Anyone who views terrorist propaganda once online can be jailed for up to 15 years under new laws that have sparked human rights concerns. MPs had urged the government to scrap plans to criminalise viewing “information useful to a person committing or preparing an act of terrorism”, which goes further than much-used laws that made physically collecting, downloading or disseminating the material illegal. A United Nations inspector accused the government of straying towards “thought crime” with the proposal, which originally stated that people would have to access propaganda “on three or more different occasions” to commit a terror offence.

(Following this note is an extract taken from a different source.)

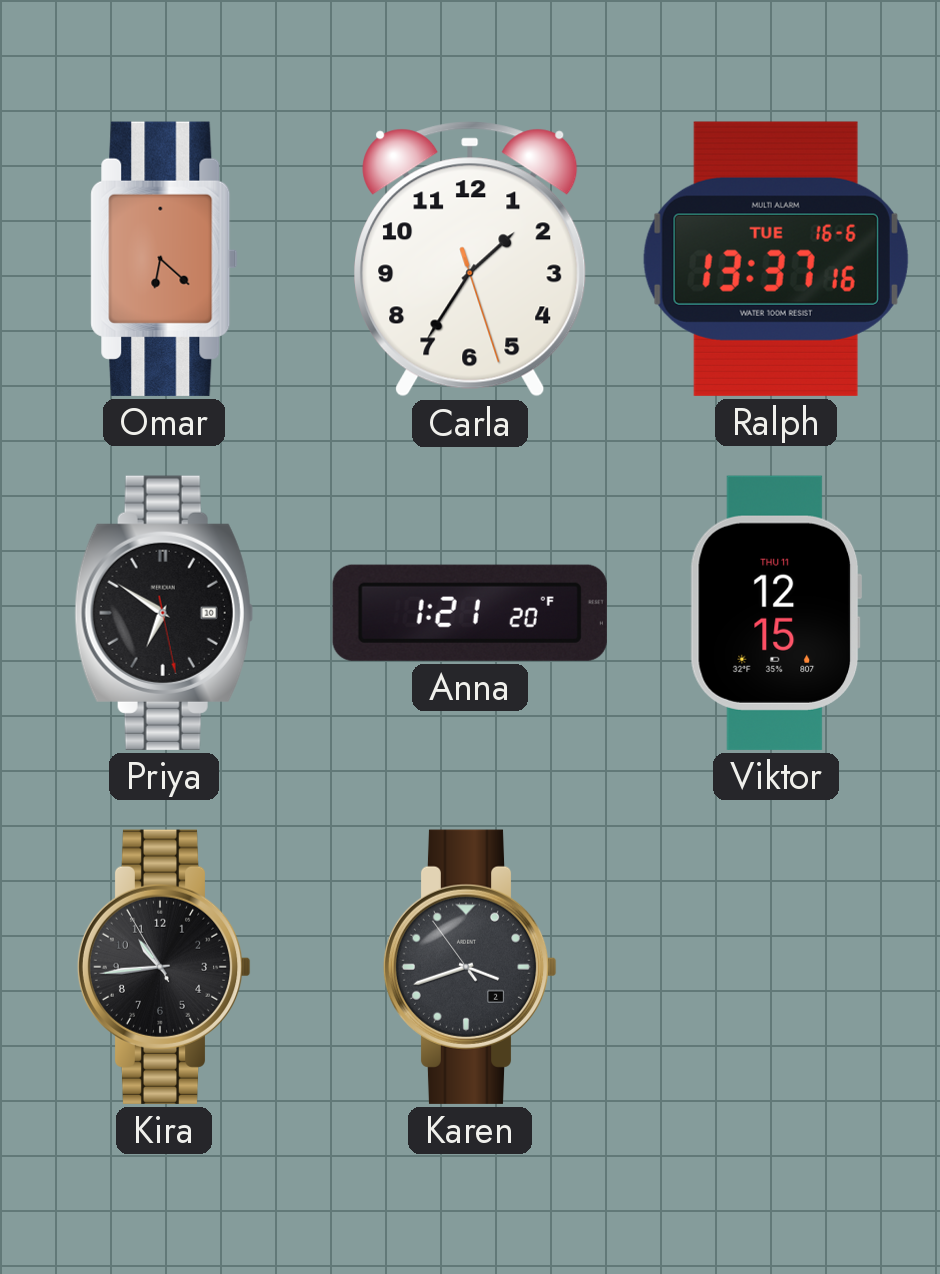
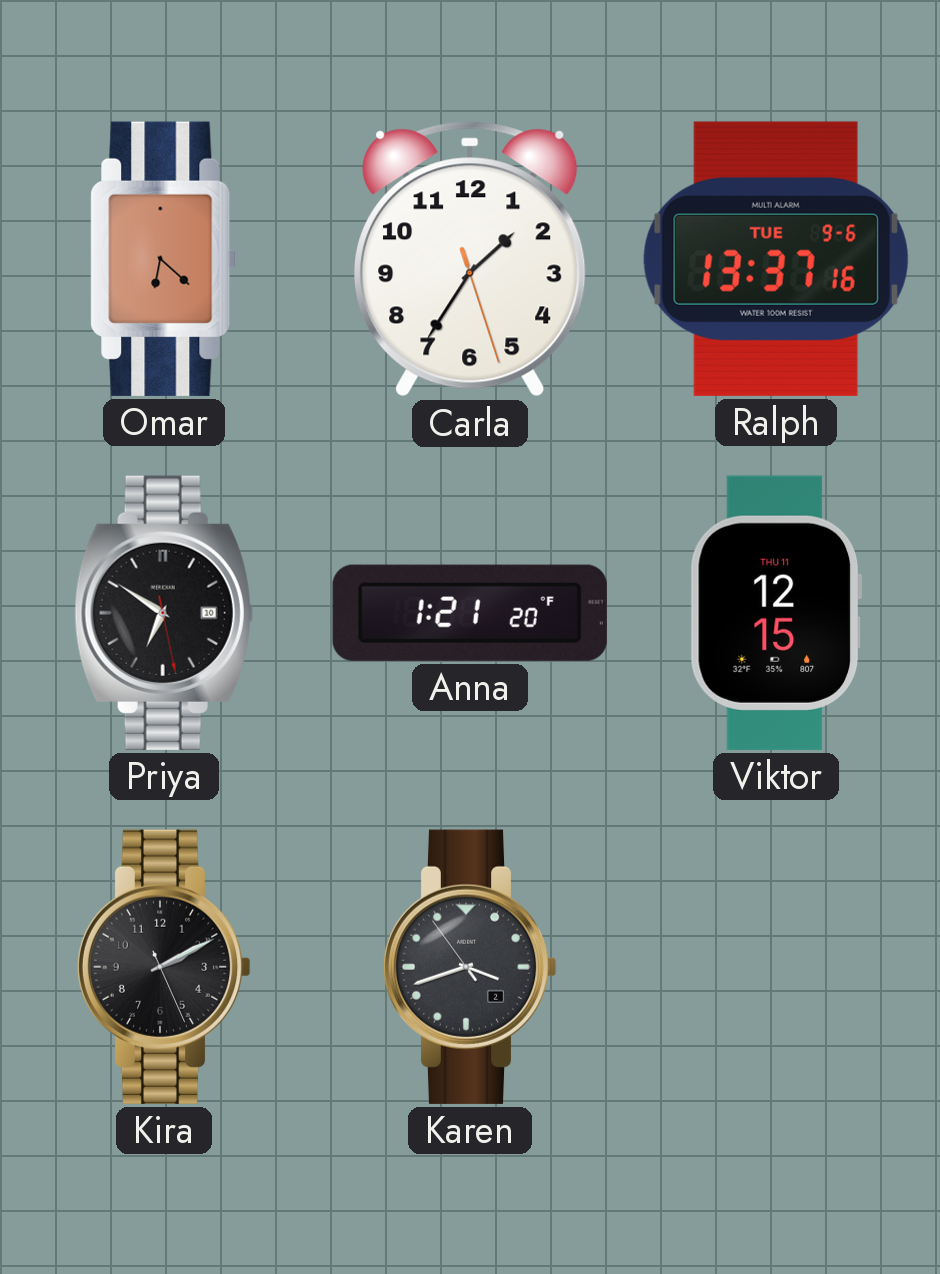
Ralph date: TUE 16-6 -> TUE 9-6
Kira: 10:43 -> 2:10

But the benchmark was removed from the draft law, meaning a single click is now illegal.

Security officials have told The Independent that discretion will be exercised and the law will help prosecute extremists in cases where other offences cannot be proven, or to prevent radicalization. A report by the Joint Committee on Human Rights said the offence “is a breach of the right to receive information and risks criminalising legitimate research and curiosity”.

The new law was introduced as part of the Counter-Terrorism and Border Security Act, which received royal assent this week. Max Hill QC, the former Independent Reviewer of Terrorism Legislation and current Director of Public Prosecutions, told the committee he found lengthy prison sentences “difficult to countenance when nothing is to be done with the material” last year.